It is believed that at that time the fallen angels also are judged and sent to the Lake of Fire. This is a subset of demons. Not all demons are free to roam about the Earth. There are actually four groups of demons, three that are confined and one that is currently serving Lucifer in Heaven.
But when we come to Jude 1:7 there is a comparative at the beginning telling us that there is something common between the second example of judgment, i.e., the angels who are judged and imprisoned, and the judgment of God upon two of the cities of the plains, Sodom and Gomorrah, because of their sexual perversion.
It says, “just as—like—Sodom and Gomorrah.” It is a comparison. The kind of sin that occurred among the angels is the same thing that occurred among those in Sodom and Gomorrah. Verse 7: “just as Sodom and Gomorrah and the cities around them.”
The word for “cities” is a feminine noun, and it is going to be followed by two pronouns, them and they. These are feminine plural pronouns. The pronoun has to agree with the original noun according to gender and number. So “cities” is feminine plural and therefore any pronouns referring back to “cities” have to be feminine plural.
The first “them” and “they” are feminine plural pronouns. But the next pronoun translated “these” is a masculine plural and therefore it does not refer back to “cities,” it must refer to a plural masculine noun. The only previous plural masculine noun is Jude 1:6—the angels.
So there is a comparison made between the perversion of the cities of the plains—“just as Sodom and Gomorrah and the cities around them, since they—the cities around them—in the same way as these—angels.” So the angelic rebellion of sexual immorality that this references is some event that precedes the event of Sodom and Gomorrah. The Sodom and Gomorrah event happened in Genesis 19, so this has to be referring to some event among the angels that is prior to Genesis 19.
“… indulged in gross immorality and went after strange flesh …” What was the sin of Sodom and Gomorrah? It was homosexuality. Men lusted after other men, women after other women, and so there was homosexuality and lesbianism rampant in the cities of the plain.
There was pure licentiousness and so they were not following the restrictions that God placed upon human beings where sexual relations were to be between members of the opposite sex, and married members of the opposite sex.
So the comparison is that just as Sodom and Gomorrah indulged in sexual relations with those with whom they should not have sexual relations, the angels had sexual relations with those with whom they were not to have sexual relations with. That only fits one scenario prior to Genesis 19.

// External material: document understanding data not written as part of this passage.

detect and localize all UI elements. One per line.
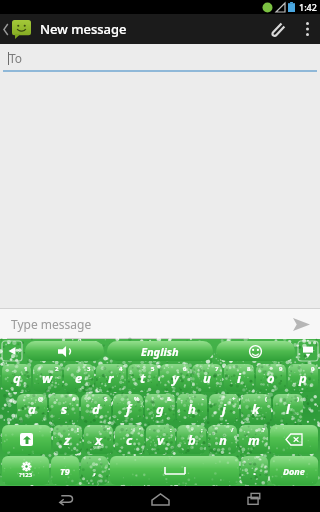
staticText: 8	[247, 365, 251, 373]
button[interactable]: x	[84, 425, 113, 454]
button[interactable]: c	[115, 425, 144, 454]
staticText: English	[141, 344, 179, 359]
staticText: f	[126, 400, 131, 418]
button[interactable]: b	[177, 425, 206, 454]
staticText: ,	[93, 463, 97, 478]
staticText: 3	[87, 365, 91, 373]
button[interactable]: Type message	[0, 309, 282, 339]
button[interactable]: q	[2, 364, 31, 392]
staticText: m	[248, 431, 260, 449]
staticText: 9	[279, 365, 283, 373]
staticText: 4	[119, 365, 123, 373]
staticText: s	[61, 400, 68, 418]
staticText: 6	[183, 365, 187, 373]
staticText: 0	[311, 365, 315, 373]
staticText: i	[237, 369, 241, 387]
button[interactable]: Back	[35, 486, 95, 512]
button[interactable]: Attach	[260, 14, 294, 44]
button[interactable]: l	[273, 394, 303, 423]
staticText: q	[13, 369, 21, 387]
staticText: 7	[215, 365, 219, 373]
staticText: -	[202, 395, 204, 403]
button[interactable]: i	[224, 364, 254, 392]
button[interactable]: z	[53, 425, 82, 454]
staticText: @	[38, 395, 44, 403]
staticText: r	[108, 369, 114, 387]
staticText: &	[167, 395, 172, 403]
button[interactable]: t	[128, 364, 158, 392]
button[interactable]: Done	[270, 456, 318, 485]
button[interactable]	[110, 456, 239, 485]
button[interactable]: h	[177, 394, 207, 423]
button[interactable]: Theme	[2, 341, 22, 361]
staticText: (	[265, 395, 268, 403]
button[interactable]: More options	[294, 14, 320, 44]
staticText: z	[64, 431, 71, 449]
staticText: 5	[151, 365, 155, 373]
button[interactable]: .	[241, 456, 268, 485]
button[interactable]: s	[49, 394, 79, 423]
staticText: a	[28, 400, 36, 418]
staticText: w	[42, 369, 53, 387]
button[interactable]: Voice input	[25, 341, 104, 361]
button[interactable]: e	[64, 364, 94, 392]
button[interactable]: k	[241, 394, 271, 423]
button[interactable]: Send	[282, 309, 320, 339]
button[interactable]: n	[208, 425, 237, 454]
staticText: g	[156, 400, 164, 418]
staticText: ?123	[19, 471, 33, 479]
staticText: /	[231, 426, 234, 434]
button[interactable]: r	[96, 364, 126, 392]
staticText: v	[157, 431, 164, 449]
staticText: #	[72, 395, 76, 403]
staticText: j	[222, 400, 226, 418]
other: Shift	[2, 425, 51, 454]
staticText: '	[139, 426, 141, 434]
staticText: :	[170, 426, 172, 434]
button[interactable]: Recent apps	[225, 486, 285, 512]
button[interactable]: j	[209, 394, 239, 423]
other: Settings and symbols	[2, 456, 49, 485]
other: Backspace	[270, 425, 318, 454]
button[interactable]: u	[192, 364, 222, 392]
button[interactable]	[2, 425, 51, 454]
staticText: l	[286, 400, 290, 418]
button[interactable]: f	[113, 394, 143, 423]
staticText: d	[92, 400, 100, 418]
staticText: "	[107, 426, 110, 434]
staticText: u	[203, 369, 211, 387]
button[interactable]: y	[160, 364, 190, 392]
button[interactable]: p	[288, 364, 318, 392]
button[interactable]: m	[239, 425, 268, 454]
button[interactable]: English	[107, 341, 213, 361]
button[interactable]: g	[145, 394, 175, 423]
button[interactable]: Hide keyboard	[298, 341, 318, 361]
button[interactable]: d	[81, 394, 111, 423]
staticText: t	[140, 369, 146, 387]
staticText: $	[104, 395, 108, 403]
button[interactable]: T9	[51, 456, 79, 485]
button[interactable]: ?123	[2, 456, 49, 485]
button[interactable]: ,	[81, 456, 108, 485]
staticText: b	[188, 431, 196, 449]
staticText: New message	[40, 20, 127, 38]
button[interactable]: o	[256, 364, 286, 392]
staticText: 2	[55, 365, 59, 373]
button[interactable]: Emoji	[216, 341, 295, 361]
staticText: h	[188, 400, 196, 418]
staticText: k	[252, 400, 260, 418]
button[interactable]: Home	[130, 486, 190, 512]
button[interactable]: Navigate up	[0, 14, 35, 44]
button[interactable]: w	[33, 364, 62, 392]
staticText: Type message	[11, 316, 92, 332]
staticText: ;	[201, 426, 203, 434]
staticText: )	[297, 395, 300, 403]
button[interactable]	[270, 425, 318, 454]
staticText: .	[253, 463, 257, 478]
staticText: To	[9, 50, 23, 66]
staticText: p	[299, 369, 307, 387]
button[interactable]: a	[17, 394, 47, 423]
staticText: e	[75, 369, 83, 387]
staticText: c	[126, 431, 133, 449]
button[interactable]: v	[146, 425, 175, 454]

Jude is reminding his readers that God judges disobedient creatures. “… are exhibited as an example in undergoing the punishment of eternal fire.” The eternal fire here is a reference to the judgment on Sodom and Gomorrah in time, in history. And that is the fire and brimstone of God that came down from Heaven and destroyed the cities of Sodom and Gomorrah.
Eternal fire here is not a reference to the eternal fire of the Lake of Fire. That comes later and is related to salvation. But in each of these cases we are focusing on judgment that comes on a disobedient group at the time of their disobedience.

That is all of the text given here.